Double-click Supplier in the entity list to load the entity members into the Excel worksheet.
Click Sheet2 at the bottom to switch to the Sheet2 tab. If you do not see Sheet2, add a new worksheet.
Open Suppliers.xls file (the original input file that is included in the tutorial files) and copy all (three) rows from the CombineAndCleanse worksheet to Sheet2.
Switch back to the Supplier sheet in the Book 1 – Microsoft Excel (not the Cleansed and Matched Supplier List Excel) that is connected to MDS.
Click Master Data on the menu bar.
Click Combine Data on the ribbon. You will see the Combine Data dialog box.
In the Combine Data dialog box, click the button next to Range to combine with MDS data text box as shown in the following image.
You should see the shrunken dialog box now. Now, click Sheet2 to switch to the Sheet2 tab that has the new supplier data with 4 rows (including one header row).
In the Sheet2, select all rows including the header row (even if they seem to be already selected). You should see the Range to combine with MDS data is automatically updated.
Switch back to the Suppliers tab without closing the Combine Data dialog box.
Click the button next to the text box. You should see that the dialog box is expanded now. You should see all the mappings between columns of the Supplier MDS entity to Excel columns are automatically populated.
Ensure that Code entity column is mapped to the SupplierID column in the worksheet and Zip Code entity column is mapped to the Zip Code column in the worksheet.
On the Combine Data dialog box, click Combine.
Confirm that three data rows are added to the bottom of the worksheet and they should be color coded.
Click Math Data on the ribbon to identify duplicates. This feature uses the matching functionality of DQS.
In the Match Data dialog box, select Suppliers for DQS Knowledge Base.
Map worksheet columns to domains as shown in the following table.
Worksheet Column
Domain
Code (you uploaded Supplier ID as the Code for the Supplier entity in MDS)
Supplier ID
Name (you uploaded Supplier Name as the Name for the Supplier entity to MDS)
Supplier Name
ContactEmailAddress
ContactEmail
Select Prerequisite for the Code column mapping.

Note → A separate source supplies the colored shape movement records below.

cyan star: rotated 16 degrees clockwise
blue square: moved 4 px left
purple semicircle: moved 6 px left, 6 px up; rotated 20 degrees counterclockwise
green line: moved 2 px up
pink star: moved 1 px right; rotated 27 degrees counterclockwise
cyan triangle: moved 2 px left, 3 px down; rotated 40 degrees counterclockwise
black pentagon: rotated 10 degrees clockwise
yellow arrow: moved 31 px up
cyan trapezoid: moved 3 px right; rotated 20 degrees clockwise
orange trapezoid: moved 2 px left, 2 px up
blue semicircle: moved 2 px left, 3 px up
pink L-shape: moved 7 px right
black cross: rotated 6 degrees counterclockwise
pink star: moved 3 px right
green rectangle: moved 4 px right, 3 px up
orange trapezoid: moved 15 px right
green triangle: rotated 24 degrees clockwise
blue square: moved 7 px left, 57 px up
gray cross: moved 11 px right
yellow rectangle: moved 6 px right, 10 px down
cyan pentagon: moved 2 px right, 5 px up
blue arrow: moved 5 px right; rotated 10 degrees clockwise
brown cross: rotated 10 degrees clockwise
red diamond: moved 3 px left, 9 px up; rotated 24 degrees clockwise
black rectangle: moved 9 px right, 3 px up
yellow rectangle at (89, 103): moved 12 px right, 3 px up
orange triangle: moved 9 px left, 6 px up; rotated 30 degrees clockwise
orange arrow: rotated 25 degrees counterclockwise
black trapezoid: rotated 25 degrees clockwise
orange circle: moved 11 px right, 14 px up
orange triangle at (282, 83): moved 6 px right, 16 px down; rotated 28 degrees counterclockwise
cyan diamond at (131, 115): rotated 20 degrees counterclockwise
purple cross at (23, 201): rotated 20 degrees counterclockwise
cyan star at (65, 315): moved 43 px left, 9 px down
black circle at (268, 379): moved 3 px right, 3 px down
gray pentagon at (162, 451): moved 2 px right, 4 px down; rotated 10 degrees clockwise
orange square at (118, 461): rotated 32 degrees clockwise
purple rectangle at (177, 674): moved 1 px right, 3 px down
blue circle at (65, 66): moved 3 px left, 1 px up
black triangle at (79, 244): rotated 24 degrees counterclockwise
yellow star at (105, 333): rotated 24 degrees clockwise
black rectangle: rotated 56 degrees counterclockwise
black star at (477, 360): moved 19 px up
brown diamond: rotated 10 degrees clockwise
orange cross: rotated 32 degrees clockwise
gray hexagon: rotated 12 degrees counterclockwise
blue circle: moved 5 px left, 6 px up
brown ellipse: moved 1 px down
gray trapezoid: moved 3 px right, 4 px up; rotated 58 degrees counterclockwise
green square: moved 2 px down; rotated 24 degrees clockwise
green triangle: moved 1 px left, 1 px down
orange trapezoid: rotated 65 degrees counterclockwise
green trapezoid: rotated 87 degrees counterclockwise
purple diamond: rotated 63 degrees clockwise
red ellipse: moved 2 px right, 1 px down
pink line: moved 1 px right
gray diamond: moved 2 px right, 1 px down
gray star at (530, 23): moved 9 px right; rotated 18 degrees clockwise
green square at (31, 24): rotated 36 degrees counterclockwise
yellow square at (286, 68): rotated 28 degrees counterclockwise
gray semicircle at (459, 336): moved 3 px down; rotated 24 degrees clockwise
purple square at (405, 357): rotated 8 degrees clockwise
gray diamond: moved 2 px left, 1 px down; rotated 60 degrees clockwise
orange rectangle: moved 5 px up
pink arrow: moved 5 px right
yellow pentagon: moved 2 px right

Enter 70% as the weight for Supplier Name and 30% as the weight for Contact Email as shown in the image.
Click OK.
The matching process should identify one duplicate for the supplier with Code: S1.
Select the duplicate row (orange), right-click, and click Delete to delete the row.
Delete the CLUSTER_ID column since you don’t need it anymore.
Click Publish to publish the other two new records with Codes S66 and S57 to MDS.
In the Publish and Annotate dialog box, add an annotation, and click Publish.
Switch to the Master Data Manager Web application.
On the home page, ensure that Suppliers is selected for the Model, and click Explorer. If you already have the Explorer open, refresh the internet browser.
Sort the list by Code and look for records with S57 and S66 as codes. You can also use the Filter button on the toolbar to search for a specific record in the list.
Now, close Book1 – Microsoft Excel window without saving the file.